START Raw data
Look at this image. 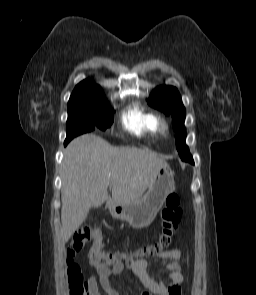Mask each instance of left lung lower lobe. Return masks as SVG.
<instances>
[{
	"label": "left lung lower lobe",
	"mask_w": 256,
	"mask_h": 295,
	"mask_svg": "<svg viewBox=\"0 0 256 295\" xmlns=\"http://www.w3.org/2000/svg\"><path fill=\"white\" fill-rule=\"evenodd\" d=\"M186 158H187V161H188V162H190V163H194L193 158H192V156H191L190 153H188V156H187Z\"/></svg>",
	"instance_id": "left-lung-lower-lobe-1"
}]
</instances>
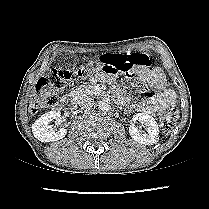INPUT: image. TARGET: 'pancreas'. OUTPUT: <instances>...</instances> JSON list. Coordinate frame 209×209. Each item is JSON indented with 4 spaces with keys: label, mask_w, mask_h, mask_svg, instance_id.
<instances>
[{
    "label": "pancreas",
    "mask_w": 209,
    "mask_h": 209,
    "mask_svg": "<svg viewBox=\"0 0 209 209\" xmlns=\"http://www.w3.org/2000/svg\"><path fill=\"white\" fill-rule=\"evenodd\" d=\"M73 93L76 95L78 99H81L82 97L88 95L90 96L99 95L101 91L97 90L93 85H84L74 89Z\"/></svg>",
    "instance_id": "cf45deb5"
}]
</instances>
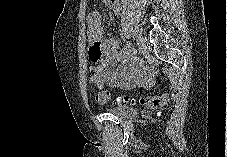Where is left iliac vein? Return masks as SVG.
<instances>
[{
    "instance_id": "4c4485c4",
    "label": "left iliac vein",
    "mask_w": 227,
    "mask_h": 157,
    "mask_svg": "<svg viewBox=\"0 0 227 157\" xmlns=\"http://www.w3.org/2000/svg\"><path fill=\"white\" fill-rule=\"evenodd\" d=\"M137 43H138L139 52L144 56L147 55L149 53V49L142 35H140V38L137 39Z\"/></svg>"
}]
</instances>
END Raw data
Work to be completed -
Exactly as they appear, repeat the lines from the one containing "INPUT: image. TARGET: 'pancreas'." through the last line of the entries, counting both ends. Pictures stay out.

Answer area -
INPUT: image. TARGET: 'pancreas'. OUTPUT: <instances>...</instances> JSON list. Coordinate frame 209×209. Each item is JSON indented with 4 spaces with keys: label, mask_w, mask_h, mask_svg, instance_id.
<instances>
[{
    "label": "pancreas",
    "mask_w": 209,
    "mask_h": 209,
    "mask_svg": "<svg viewBox=\"0 0 209 209\" xmlns=\"http://www.w3.org/2000/svg\"><path fill=\"white\" fill-rule=\"evenodd\" d=\"M73 93L76 95L78 99H81L82 97L88 95L90 96L99 95L101 91L97 90L93 85H84L74 89Z\"/></svg>",
    "instance_id": "cf45deb5"
}]
</instances>
Where is left iliac vein? Return masks as SVG.
<instances>
[{
    "instance_id": "4c4485c4",
    "label": "left iliac vein",
    "mask_w": 227,
    "mask_h": 157,
    "mask_svg": "<svg viewBox=\"0 0 227 157\" xmlns=\"http://www.w3.org/2000/svg\"><path fill=\"white\" fill-rule=\"evenodd\" d=\"M137 43H138L139 52L144 56L147 55L149 53V49L142 35H140V38L137 39Z\"/></svg>"
}]
</instances>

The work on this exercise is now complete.